RECORD SET below:

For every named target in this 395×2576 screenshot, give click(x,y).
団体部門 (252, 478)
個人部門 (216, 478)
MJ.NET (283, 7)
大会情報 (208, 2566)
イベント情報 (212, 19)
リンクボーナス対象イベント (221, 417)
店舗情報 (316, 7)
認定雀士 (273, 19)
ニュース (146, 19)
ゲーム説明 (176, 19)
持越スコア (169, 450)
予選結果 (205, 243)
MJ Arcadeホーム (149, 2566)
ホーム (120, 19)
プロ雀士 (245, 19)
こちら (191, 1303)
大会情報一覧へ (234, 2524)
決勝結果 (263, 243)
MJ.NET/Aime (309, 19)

End of RECORD SET.
RECORD SET below:

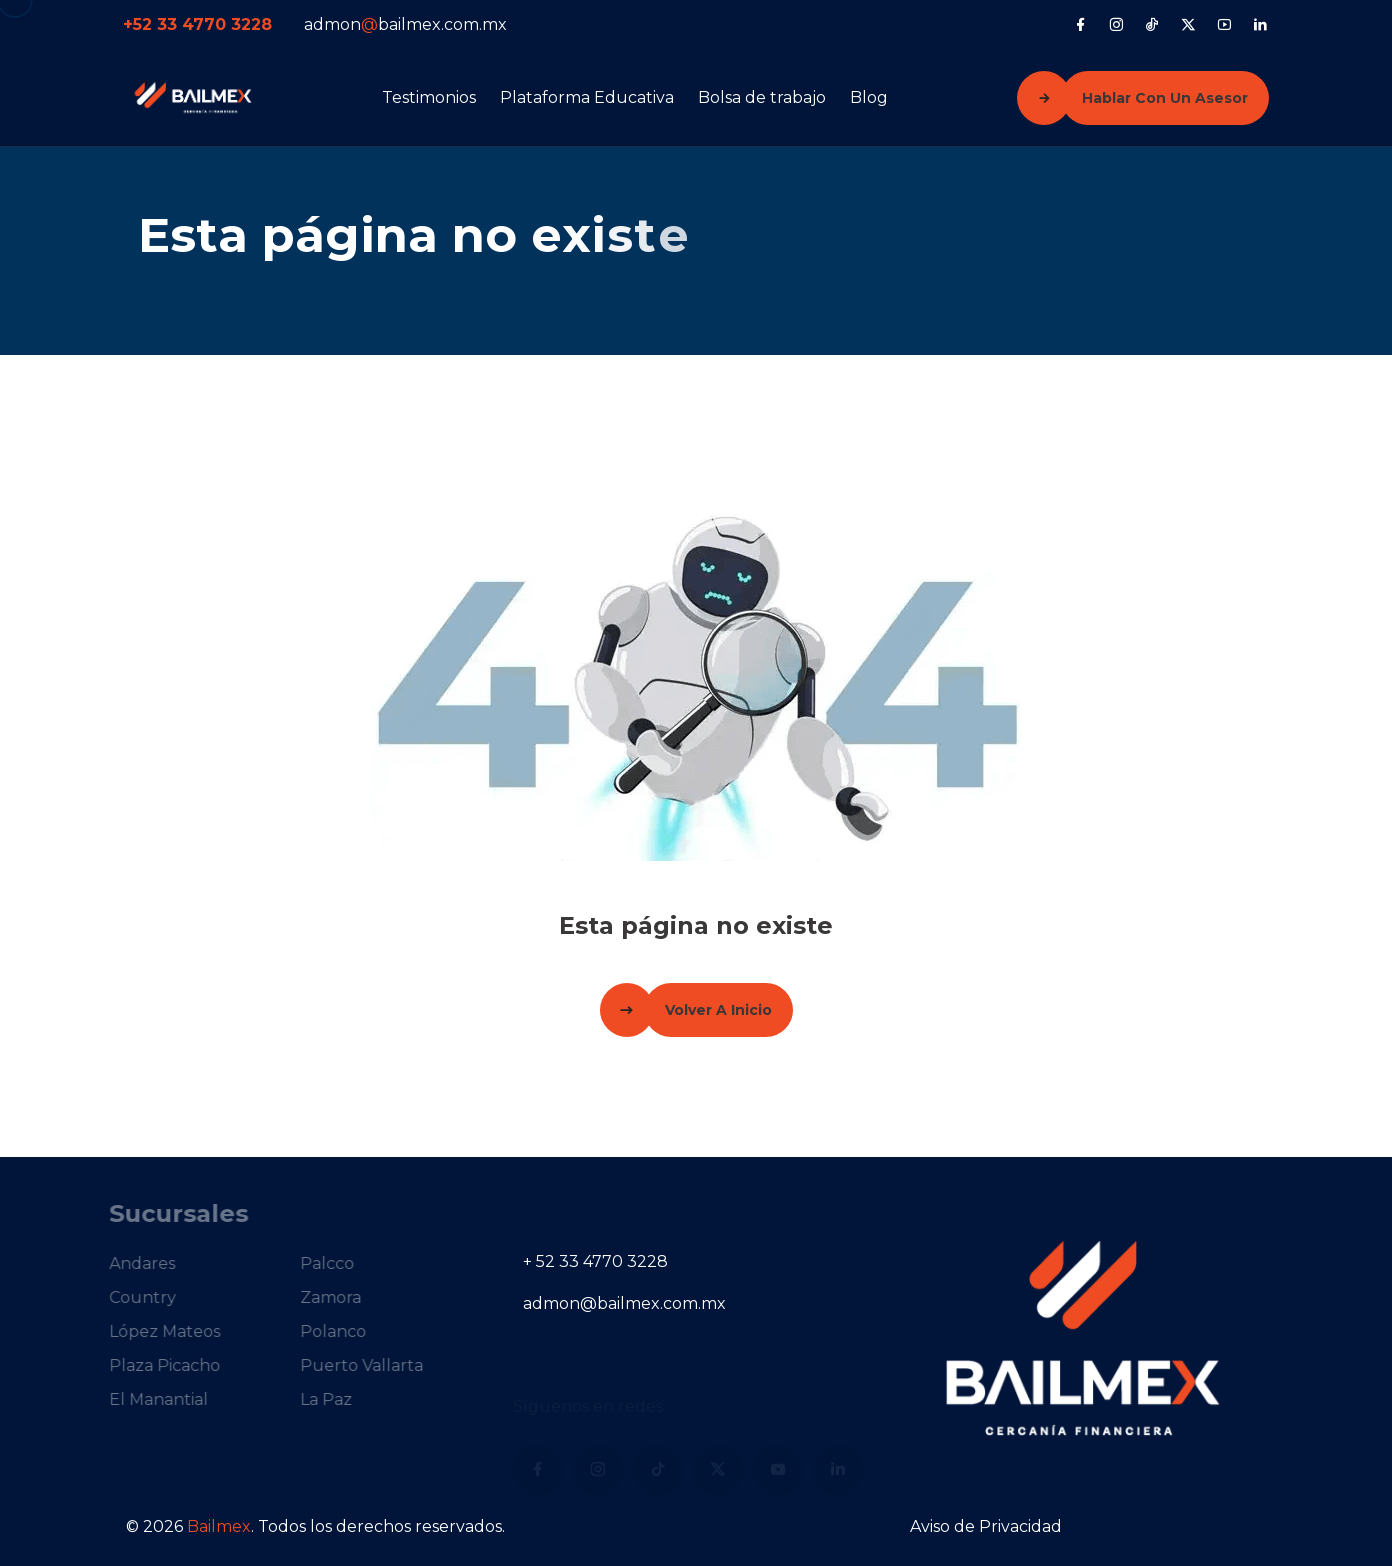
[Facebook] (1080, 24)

End of RECORD SET.

- **WHAT IS BEING ASKED**:
Begin with the line above that has "予選結果 (205, 243)" and continue through the line that has "MJ.NET/Aime (309, 19)", setting each one down exactly. Stop there.

- **RESPONSE TO THIS EXERCISE**:
予選結果 (205, 243)
MJ Arcadeホーム (149, 2566)
ホーム (120, 19)
プロ雀士 (245, 19)
こちら (191, 1303)
大会情報一覧へ (234, 2524)
決勝結果 (263, 243)
MJ.NET/Aime (309, 19)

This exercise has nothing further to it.